Lady Dedlock of BLEAK HOUSE was a Victorian character, viewed through middle-class eyes. But in fact, she would have been a young woman about the time of my heroine. So I asked, What if we looked at her through Regency eyes? What if she came from a family much higher on the social scale? What if that family was completely different? What if she met a man who truly was a soulmate?
These are the two characters who were clearly re-workings for me: I consciously examined the fictional character, decided what aggravated me the most about her, and created my alternate universe. The original characters are, basically, the spark to get that What If creative machine going. In other cases, it’s more a matter of coming across a historic personage and using him/her as the spark. And then there are the characters who simply come from regions of the imagination. If they are a response to something I’ve read or seen, that source is buried somewhere in my subconscious.
Thank you, Loretta!
You can see more with Loretta at the Word Wenches blog.

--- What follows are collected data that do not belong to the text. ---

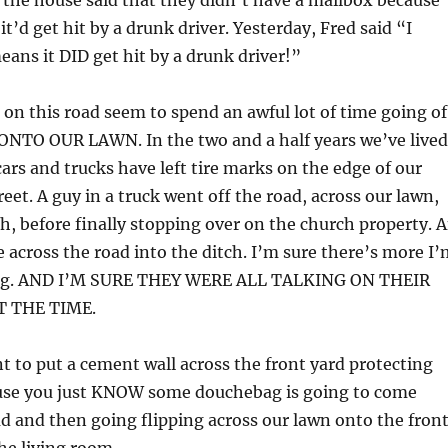
 the house said that they didn’t have a mailbox because
it’d get hit by a drunk driver. Yesterday, Fred said “I
eans it DID get hit by a drunk driver!”
 on this road seem to spend an awful lot of time going of
ONTO OUR LAWN. In the two and a half years we’ve lived
cars and trucks have left tire marks on the edge of our
eet. A guy in a truck went off the road, across our lawn,
h, before finally stopping over on the church property. 
across the road into the ditch. I’m sure there’s more I’
g. AND I’M SURE THEY WERE ALL TALKING ON THEIR
T THE TIME.
 to put a cement wall across the front yard protecting
use you just KNOW some douchebag is going to come
ad and then going flipping across our lawn onto the fron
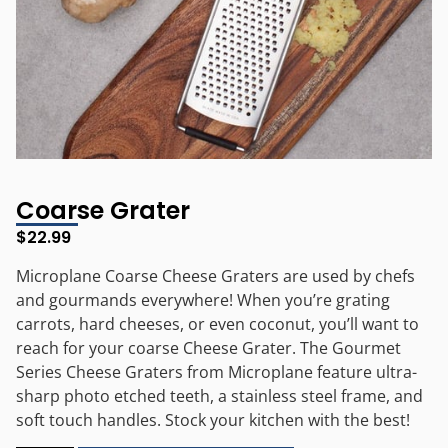
Coarse Grater
$
22.99
Microplane Coarse Cheese Graters are used by chefs
and gourmands everywhere! When you’re grating
carrots, hard cheeses, or even coconut, you’ll want to
reach for your coarse Cheese Grater. The Gourmet
Series Cheese Graters from Microplane feature ultra-
sharp photo etched teeth, a stainless steel frame, and
soft touch handles. Stock your kitchen with the best!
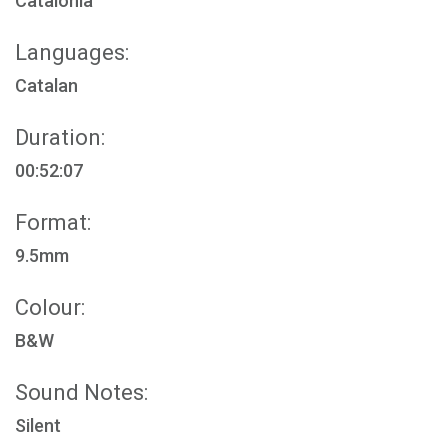
Catalonia
Languages:
Catalan
Duration:
00:52:07
Format:
9.5mm
Colour:
B&W
Sound Notes:
Silent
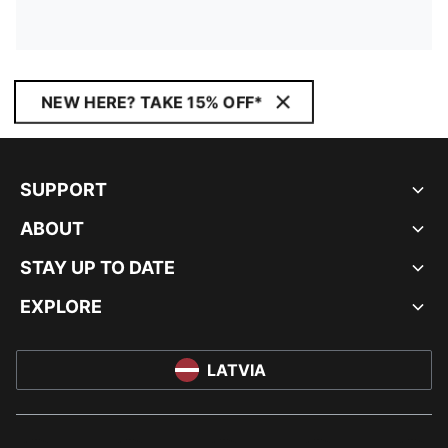
NEW HERE? TAKE 15% OFF*
SUPPORT
ABOUT
STAY UP TO DATE
EXPLORE
LATVIA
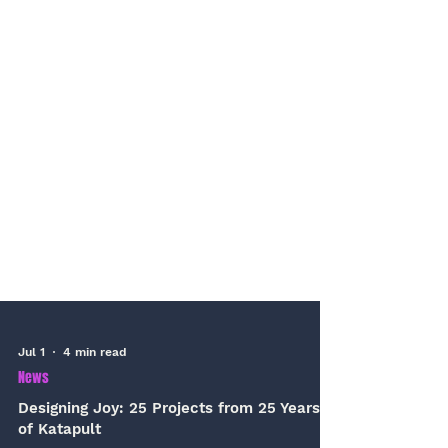
Jul 1
4 min read
News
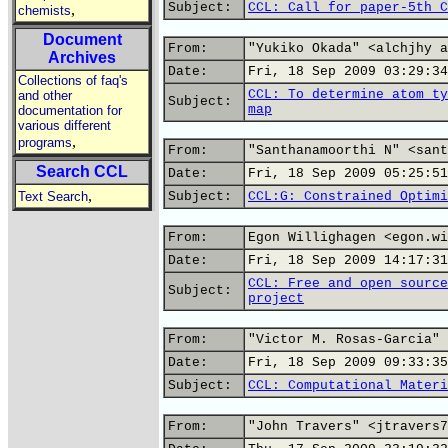
Subject:
CCL: Call for paper-5th C
,
chemists
Document
From:
"Yukiko Okada" <alchjhy a
Archives
Date:
Fri, 18 Sep 2009 03:29:34
Collections of faq's
CCL: To determine atom ty
and other
Subject:
map
documentation for
various different
,
programs
From:
"Santhanamoorthi N" <sant
Search CCL
Date:
Fri, 18 Sep 2009 05:25:51
,
Text Search
Subject:
CCL:G: Constrained Optimi
From:
Egon Willighagen <egon.wi
Date:
Fri, 18 Sep 2009 14:17:31
CCL: Free and open source
Subject:
project
From:
"Victor M. Rosas-Garcia" 
Date:
Fri, 18 Sep 2009 09:33:35
Subject:
CCL: Computational Materi
From:
"John Travers" <jtravers7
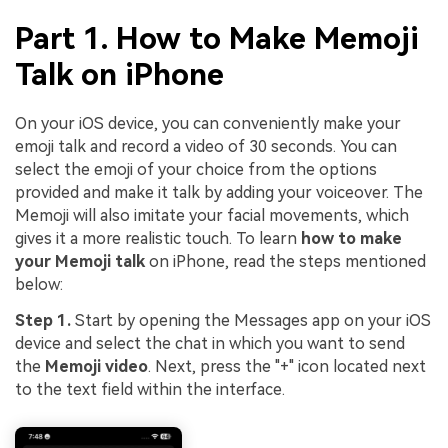
Part 1. How to Make Memoji
Talk on iPhone
On your iOS device, you can conveniently make your
emoji talk and record a video of 30 seconds. You can
select the emoji of your choice from the options
provided and make it talk by adding your voiceover. The
Memoji will also imitate your facial movements, which
gives it a more realistic touch. To learn
how to make
your Memoji talk
on iPhone, read the steps mentioned
below:
Step 1.
Start by opening the Messages app on your iOS
device and select the chat in which you want to send
the
Memoji video
. Next, press the "+" icon located next
to the text field within the interface.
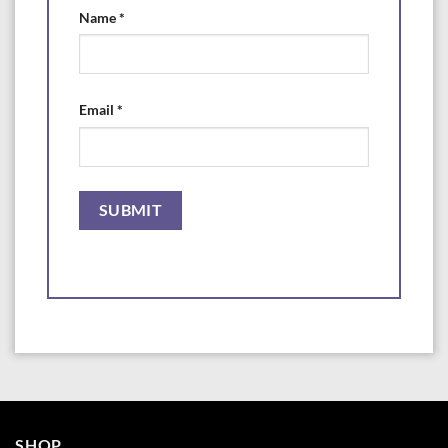
Name
*
Email
*
SHOP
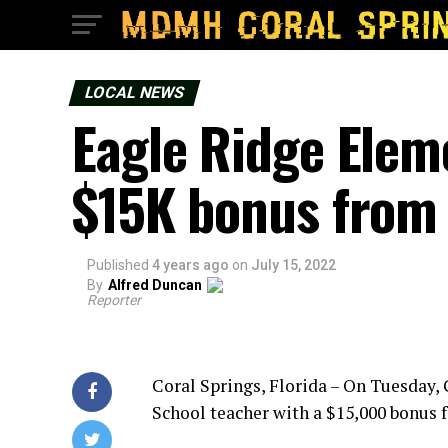
LOCAL NEWS
Eagle Ridge Elem
$15K bonus from
Published
4 years ago
on
July 15, 2022
By
Alfred Duncan
Reporter
Coral Springs, Florida – On Tuesday,
School teacher with a $15,000 bonus f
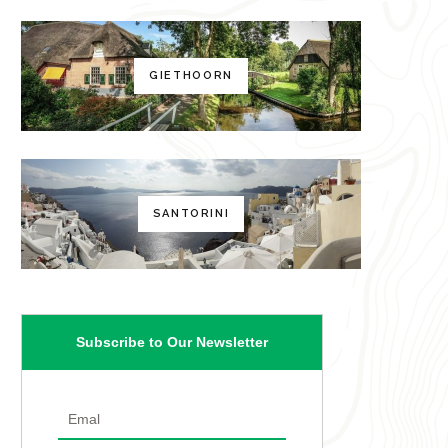
GIETHOORN
SANTORINI
Subscribe to Our Newsletter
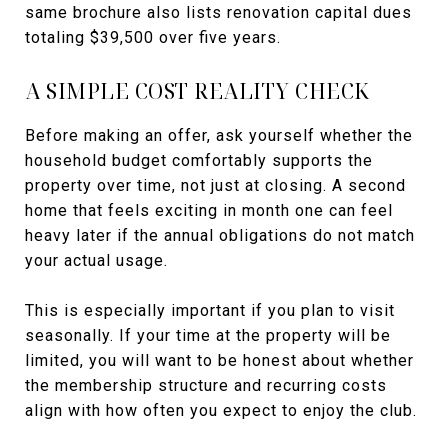
same brochure also lists renovation capital dues
totaling $39,500 over five years.
A SIMPLE COST REALITY CHECK
Before making an offer, ask yourself whether the
household budget comfortably supports the
property over time, not just at closing. A second
home that feels exciting in month one can feel
heavy later if the annual obligations do not match
your actual usage.
This is especially important if you plan to visit
seasonally. If your time at the property will be
limited, you will want to be honest about whether
the membership structure and recurring costs
align with how often you expect to enjoy the club.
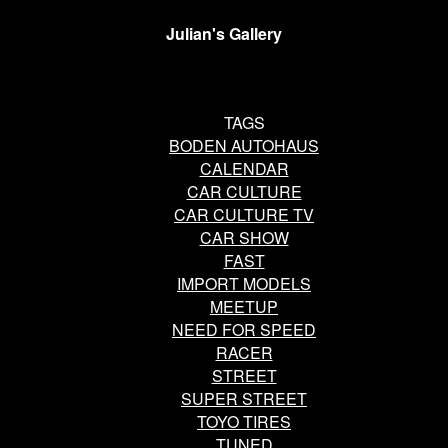
Julian's Gallery
TAGS
BODEN AUTOHAUS
CALENDAR
CAR CULTURE
CAR CULTURE TV
CAR SHOW
FAST
IMPORT MODELS
MEETUP
NEED FOR SPEED
RACER
STREET
SUPER STREET
TOYO TIRES
TUNED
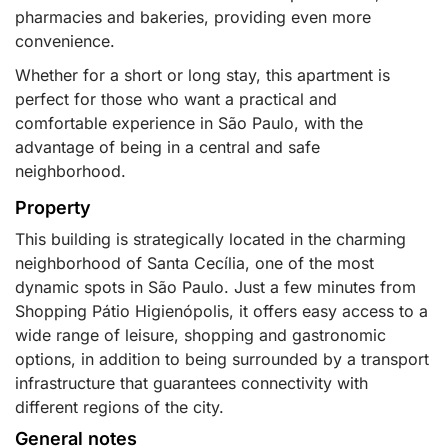
pharmacies and bakeries, providing even more
convenience.
Whether for a short or long stay, this apartment is
perfect for those who want a practical and
comfortable experience in São Paulo, with the
advantage of being in a central and safe
neighborhood.
Property
This building is strategically located in the charming
neighborhood of Santa Cecília, one of the most
dynamic spots in São Paulo. Just a few minutes from
Shopping Pátio Higienópolis, it offers easy access to a
wide range of leisure, shopping and gastronomic
options, in addition to being surrounded by a transport
infrastructure that guarantees connectivity with
different regions of the city.
General notes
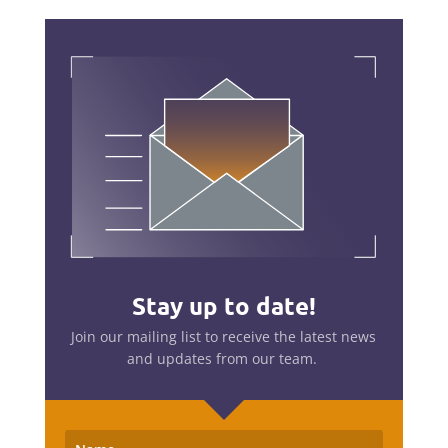
Stay up to date!
Join our mailing list to receive the latest news
and updates from our team.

Wow — fascinating, Loretta! Thanks for answering all those questions.
Now I just have to go read Middlemarch. 🙂
Loretta, thanks so much for returning here to reply to our questions.
I just read on the Wenches blog that you might possibly be going to Venice this fall. How lovely! Do write and tell us whether you were able to spot any gondola with that small black cabin.
Cara, it took me years to get to MIDDLEMARCH because of having to read SILAS MARNER in middle school or high school–and having it all go over my adolescent head. So I was bored, and thought George Eliot was a boring writer. But she’s wonderful–sharp and witty and a keen observer of human nature. But I have to confess, I might never have got back to Eliot if not for the wonderful BBC dramatization of MIDDLEMARCh with Rufus Sewell, who made my little heart go pitty-pat.
Keira, I’ve read that one Venetian gentleman has had a reproduction made of those early gondolas. But the water level has risen so much that it doesn’t fit under all the bridges! Still, if I get there (and it is iffy), I’m hoping to see one somewhere–maybe a museum?
Thanks for answering my questions. I love reading about the history along with the hero and heroine. I think it’s fabulous that you get to go to some of these places. I love to go.
Thanks for directing me to the “Mad Earl,” Loretta. I’ll go find a copy of the anthology.
Also, yes, Rufus Sewell made my heart go pitty-pat in Middlemarch, too. Though it hasn’t yet inspired me to read the book! Have slogged through Silas, though, at far too young an age (thank you, school curriculum).
Looking forward to more wonderful books, and will certainly re-read Lord of Scoundrels in its new cover come December. Marvelous book!
Anne – “The Mad Earl” is well worth seeking out. Instead of the usual short story it seems like a complete book shrunk to fit. So you get all the best bits!